WHAT TO PRODUCE: Return only the lines from the one containing "La nostra storia" to the end of the entries below, exactly as written, both ends included.

--- ENTRIES SUPPLIED Enclosed Below ---

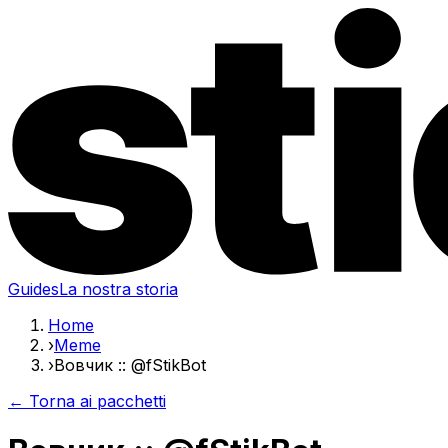
Guides
La nostra storia
Home
›
Meme
›
Вовчик :: @fStikBot
← Torna ai pacchetti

--- End of Enclosed ENTRIES SUPPLIED ---

FINAL ANSWER:
La nostra storia
Home
›
Meme
›
Вовчик :: @fStikBot
← Torna ai pacchetti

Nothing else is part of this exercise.